Download Feeding Gotham Book in PDF, ePub and Kindle

New York City witnessed unparalleled growth in the first half of the nineteenth century, its population rising from thirty thousand people to nearly a million in a matter of decades. Feeding Gotham looks at how America's first metropolis grappled with the challenge of provisioning its inhabitants. It tells the story of how access to food, once a public good, became a private matter left to free and unregulated markets—and of the profound consequences this had for American living standards and urban development. Taking readers from the early republic to the Civil War, Gergely Baics explores the changing dynamics of urban governance, market forces, and the built environment that defined New Yorkers’ experiences of supplying their households. He paints a vibrant portrait of the public debates that propelled New York from a tightly regulated public market to a free-market system of provisioning, and shows how deregulation had its social costs and benefits. Baics uses cutting-edge GIS mapping techniques to reconstruct New York’s changing food landscapes over half a century, following residents into neighborhood public markets, meat shops, and groceries across the city’s expanding territory. He lays bare how unequal access to adequate and healthy food supplies led to an increasingly differentiated urban environment. A masterful blend of economic, social, and geographic history, Feeding Gotham traces how this highly fragmented geography of food access became a defining and enduring feature of the American city.

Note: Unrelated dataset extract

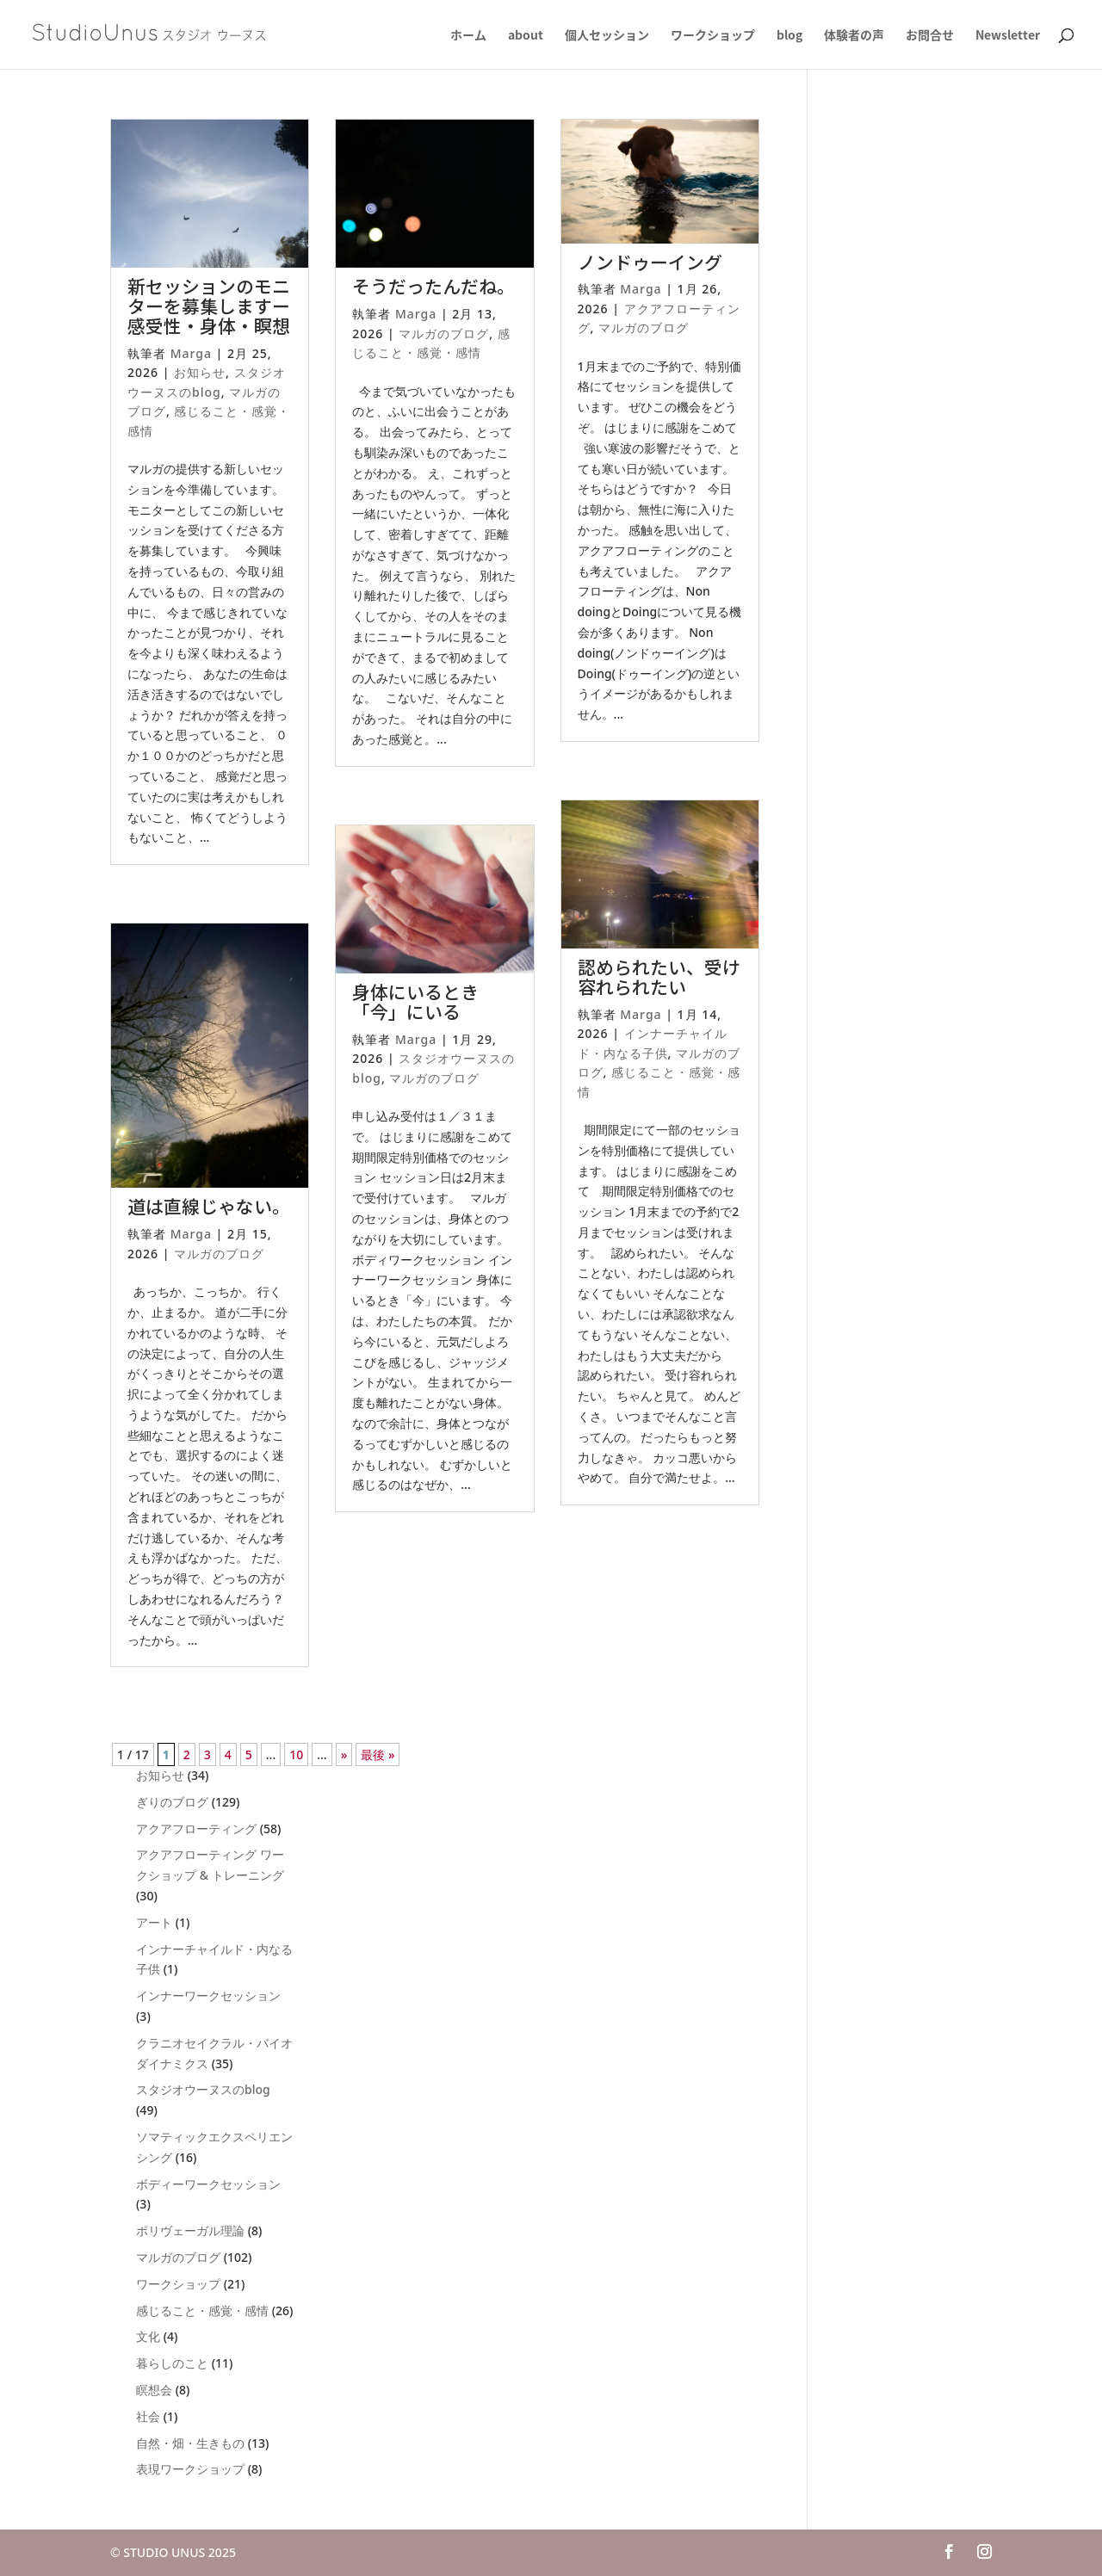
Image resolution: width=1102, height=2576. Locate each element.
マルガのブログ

A Foodie's Guide to Capitalism

A Foodie's Guide to Capitalism
Author: Eric Holt-Giménez
Publisher: NYU Press
Total Pages: 280
Release: 2017-10-24
Genre: Business & Economics
ISBN: 1583676600

Download A Foodie's Guide to Capitalism Book in PDF, ePub and Kindle

How our capitalist food system came to be -- Food, a special commodity -- Land and property -- Capitalism, food, and agriculture -- Power and privilege in the food system: gender, race and class -- Food, capitalism, crises and solutions


The Political Economy of the Agri-Food System in Thailand

The Political Economy of the Agri-Food System in Thailand
Author: Prapimphan Chiengkul
Publisher: Taylor & Francis
Total Pages: 229
Release: 2017-05-08
Genre: Business & Economics
ISBN: 1351974521

Download The Political Economy of the Agri-Food System in Thailand Book in PDF, ePub and Kindle

This book adopts a neo-Marxist and Gramscian approach to studying the political economy of the agricultural and food system in Thailand (1990-2014). The author argues that hegemonic forces have many measures to co-opt dissent into hegemonic structures, and that counter-hegemony should be seen as an ongoing process over a long period of time where predominantly counter-hegemonic forces, constrained by political economic structural conditions, may at times retain some hegemonic elements. Contrary to what some academic studies suggest, the author argues that localist-inspired social movements in Thailand are not insular and anti-globalisation.